En premier hommage de Poezibao à Michel Butor disparu le 24 Août 2016.
On peut lire aussi dans la revue En attendant Nadeau, en ligne, un bel article d’Yves Peyré tout juste paru.
L’extrait qui suit est repris d’un livre qui vient de paraître, dans la petite collection Orphée/La Différence, Par le temps qui court, un choix de textes opéré par Michel Butor lui-même et qu’il n’aura pas vu paraître.

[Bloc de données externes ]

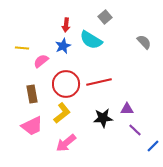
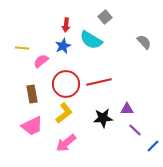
yellow L-shape: moved 2 px right
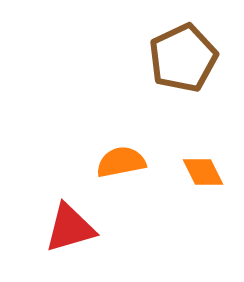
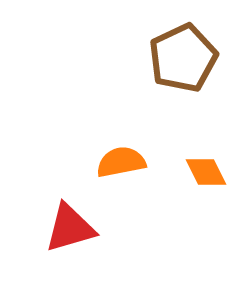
orange diamond: moved 3 px right
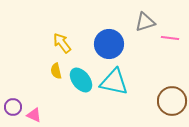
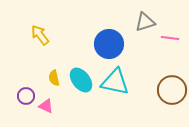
yellow arrow: moved 22 px left, 8 px up
yellow semicircle: moved 2 px left, 7 px down
cyan triangle: moved 1 px right
brown circle: moved 11 px up
purple circle: moved 13 px right, 11 px up
pink triangle: moved 12 px right, 9 px up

Vous dont le rugissement la nuit retentit dans la jungle, ou qui pêchez dans les torrents ténébreux, ou vous enterrez dans le sol si vite que vous aviez disparu avant même que le chasseur-explorateur d'antan sur son cheval eût épaulé son fusil, ou qui changez de couleur selon le milieu qui vous entoure, dont les yeux peuvent se tourner vers l’arrière et accommoder chacun séparément, votre langue à volutes se déclenchant comme un lasso,
enseignez-moi le guet et le bond, la traque et le déchiffrage, le camouflage, la déclaration et l’alarme;
alors...
Vous qui frottez vos élytres pendant de longues heures pour appeler votre partenaire, ou qui vous exaltez lorsqu’une de vos couvées passe au stade larvaire et plus encore lorsqu'elle tisse ses cocons, explosez d’allégresse quand les Chrysalides deviennent enfin semblables à vous et constituez la nuit dans vos transhumances un rempart autour de votre camp en vous entrelaçant rivés les uns aux autres par les crochets de vos pinces,
enseignez-moi non seulement la solidarité mais la solitude, le transport et la construction, le démontage et la transmission, outre l'ode infatigable et l’éventail des grondements ;
alors, Eurydice...
Vous qui du haut de votre tournoiement ou de vos frémissants aguets, faites entendre soudain votre sifflement sur un horizon de dix lieues, ou qui vous reproduisez dans l’Arctique et volez pendant des jours et des nuits au-dessus de l’océan, sans pause, eau douce ni nourriture, pour chercher un autre hiver dans l’hémisphère Sud, vous qui vous dirigez d’après non seulement la course du soleil mais la position des étoiles,
enseignez-moi l’arpentage et le repérage, la cosmographie et l’astronautique,, le balisage des cyclones et le percement des murailles, l’horreur du domicile et la passion du voyage;
Eurydice deux fois perdue...
Vous qui émettez des signaux silencieux à nos oreilles, mais que leurs interférences avec la lumière pourraient rendre perceptibles à nos yeux, ou prenez l’aspect du lichen sur l’écorce de vos arbres préférés, ou dont les ailes irrégulièrement découpées vous font ressembler à des feuilles mortes trouées, des fleurs tombées, des brindilles ou des rameaux, des fientes ou des taches de soleil, ou exhibez sous la menace des ocelles qui ont l'air d’yeux furieux injectés de sang, ou encore qui laissez se développer dans votre épaisse fourrure paresseuse de petites algues brunes pendant la saison sèche, qui deviennent vertes à la saison des pluies vous rendant presque indiscernables dans vos somnolences malgré votre taille, ou qui manifestez votre plaisir et reconnaissance tandis que ceux d’une espèce en général fort lointaine mais complice vous nettoient minutieusement pour leur subsistance et récréation,
enseignez-moi le maquillage et le tatouage, le masque et le vêtement, le déguisement et l'armure, l’écho, la mue et l’interception des messages ;
alors je saurai séduire plus durablement les puissances infernales…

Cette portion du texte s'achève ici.